Many people who come to the UK to settle eventually set up a home, pension and private insurance policies such as health here. What these people fail to realise is that if they have intentions to relocate to their country of origin, what happens to all these policies? In most cases if you have a private pension, you shouldn’t have too much trouble transferring the pension to the country you wish to retire in. All policies and banks have their own rules, as does HMRC so be sure to check about any tax that you may have to pay upon retirement in another country.

Can you transfer NHS pension to another country?
There are many health professionals who have relocated to the UK due to a better salary and because the NHS pension scheme is one of the best and sought after, they opt in for financial security when retiring. There are as many more foreign nationals in the NHS today than there were 20 years ago but many of them are now of retiring age.

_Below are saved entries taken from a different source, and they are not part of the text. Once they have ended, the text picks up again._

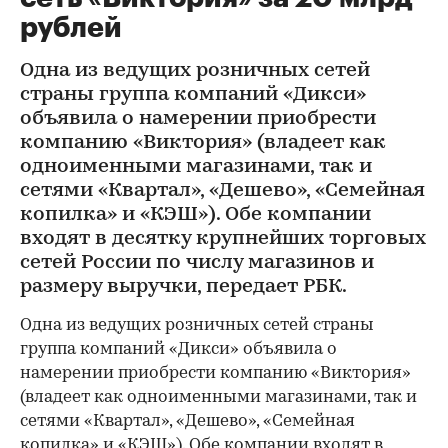
рублей
Одна из ведущих розничных сетей
страны группа компаний «Дикси»
объявила о намерении приобрести
компанию «Виктория» (владеет как
одноименными магазинами, так и
сетями «Квартал», «Дешево», «Семейная
копилка» и «КЭШ»). Обе компании
входят в десятку крупнейших торговых
сетей России по числу магазинов и
размеру выручки, передает РБК.
Одна из ведущих розничных сетей страны
группа компаний «Дикси» объявила о
намерении приобрести компанию «Виктория»
(владеет как одноименными магазинами, так и
сетями «Квартал», «Дешево», «Семейная
копилка» и «КЭШ»). Обе компании входят в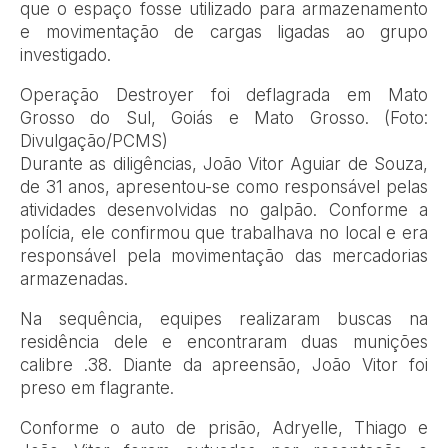
que o espaço fosse utilizado para armazenamento
e movimentação de cargas ligadas ao grupo
investigado.
Operação Destroyer foi deflagrada em Mato
Grosso do Sul, Goiás e Mato Grosso. (Foto:
Divulgação/PCMS)
Durante as diligências, João Vitor Aguiar de Souza,
de 31 anos, apresentou-se como responsável pelas
atividades desenvolvidas no galpão. Conforme a
polícia, ele confirmou que trabalhava no local e era
responsável pela movimentação das mercadorias
armazenadas.
Na sequência, equipes realizaram buscas na
residência dele e encontraram duas munições
calibre .38. Diante da apreensão, João Vitor foi
preso em flagrante.
Conforme o auto de prisão, Adryelle, Thiago e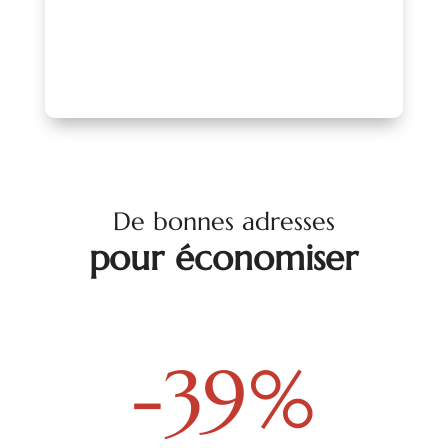
PARLONS-EN !
De bonnes adresses
pour économiser
-39
%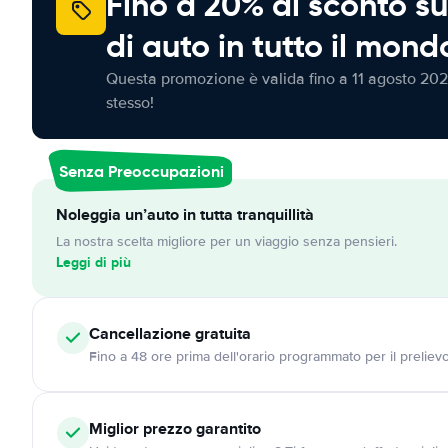
Fino a 20% di sconto su
di auto in tutto il mond
Questa promozione è valida fino a 11 agosto 202
stesso!
Senza Preoccupazioni
Noleggia un’auto in tutta tranquillità
La nostra scelta migliore per un viaggio senza pensieri.
Leggi di più
Cancellazione
gratuita
Fino a 48 ore prima dell'orario programmato per il preliev
Miglior prezzo garantito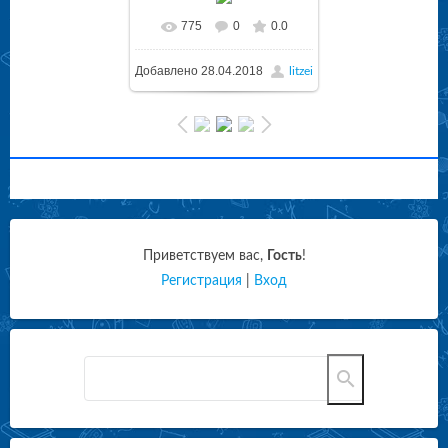
775
0
0.0
Добавлено
28.04.2018
litzei
Приветствуем вас
,
Гость
!
Регистрация
|
Вход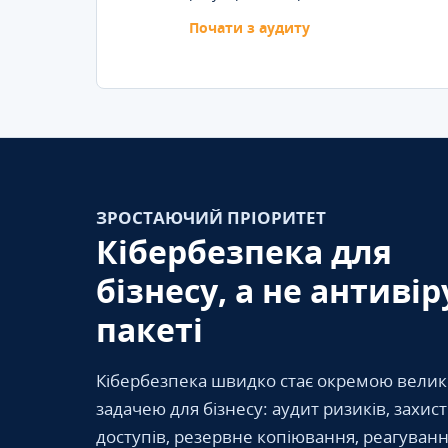
Почати з аудиту
ЗРОСТАЮЧИЙ ПРІОРИТЕТ
Кібербезпека для
бізнесу, а не антивір
пакеті
Кібербезпека швидко стає окремою вели
задачею для бізнесу: аудит ризиків, захис
доступів, резервне копіювання, реагуванн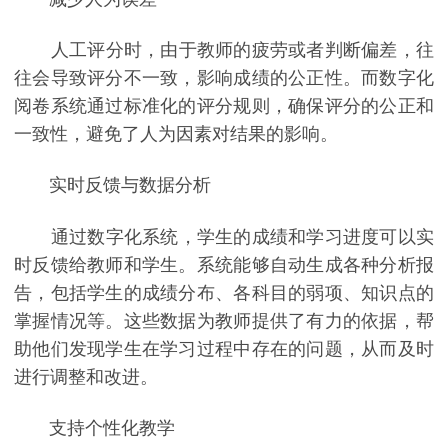
人工评分时，由于教师的疲劳或者判断偏差，往
往会导致评分不一致，影响成绩的公正性。而数字化
阅卷系统通过标准化的评分规则，确保评分的公正和
一致性，避免了人为因素对结果的影响。
实时反馈与数据分析
通过数字化系统，学生的成绩和学习进度可以实
时反馈给教师和学生。系统能够自动生成各种分析报
告，包括学生的成绩分布、各科目的弱项、知识点的
掌握情况等。这些数据为教师提供了有力的依据，帮
助他们发现学生在学习过程中存在的问题，从而及时
进行调整和改进。
支持个性化教学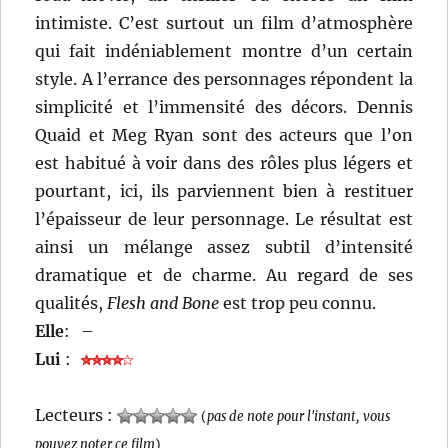
intimiste. C’est surtout un film d’atmosphère
qui fait indéniablement montre d’un certain
style. A l’errance des personnages répondent la
simplicité et l’immensité des décors. Dennis
Quaid et Meg Ryan sont des acteurs que l’on
est habitué à voir dans des rôles plus légers et
pourtant, ici, ils parviennent bien à restituer
l’épaisseur de leur personnage. Le résultat est
ainsi un mélange assez subtil d’intensité
dramatique et de charme. Au regard de ses
qualités,
Flesh and Bone
est trop peu connu.
Elle
:
–
Lui
:
Lecteurs :
(
pas de note pour l'instant, vous
pouvez noter ce film
)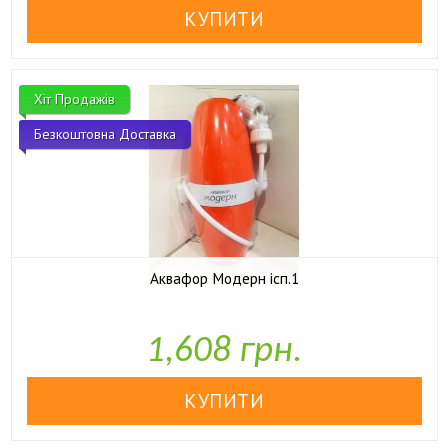
Хіт Продажів
Безкоштовна Доставка
Аквафор Модерн ісп.1

У наявності
1,608 грн.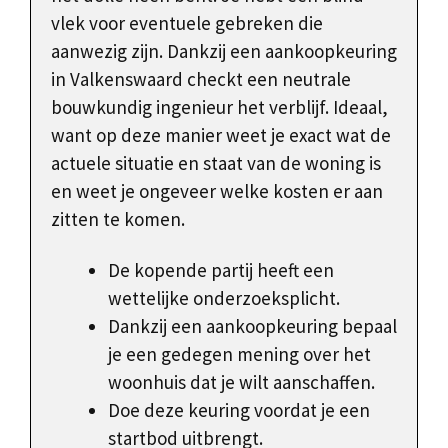
vlek voor eventuele gebreken die
aanwezig zijn. Dankzij een aankoopkeuring
in Valkenswaard checkt een neutrale
bouwkundig ingenieur het verblijf. Ideaal,
want op deze manier weet je exact wat de
actuele situatie en staat van de woning is
en weet je ongeveer welke kosten er aan
zitten te komen.
De kopende partij heeft een
wettelijke onderzoeksplicht.
Dankzij een aankoopkeuring bepaal
je een gedegen mening over het
woonhuis dat je wilt aanschaffen.
Doe deze keuring voordat je een
startbod uitbrengt.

A NHS pension can be paid to certain overseas countries and when the pension is transferred, the money paid is shown in the foreign currency of the country. There is usually no charge for this but with some banks they may levy a small handling fee and if you do decide to relocate to another country, you should contact the Pension Officer to discuss this. For those who cannot have their NHS pension paid directly to their bank account abroad, it is advisable to leave an account open in the UK and transfer the money through internet banking. You must be a UK citizen and pay taxes even if you are not really residing in the UK but with pension policies and fraud on the rise pension providers are tightening the rules.

If you are moving to an EU country, then the chances of receiving your NHS pension is more likely to be available. If not, there are a few options available. You could have a Nationwide account that the pension is paid into and withdraw it for free. This is very handy for many people as there are no penalties or transferring fees involved.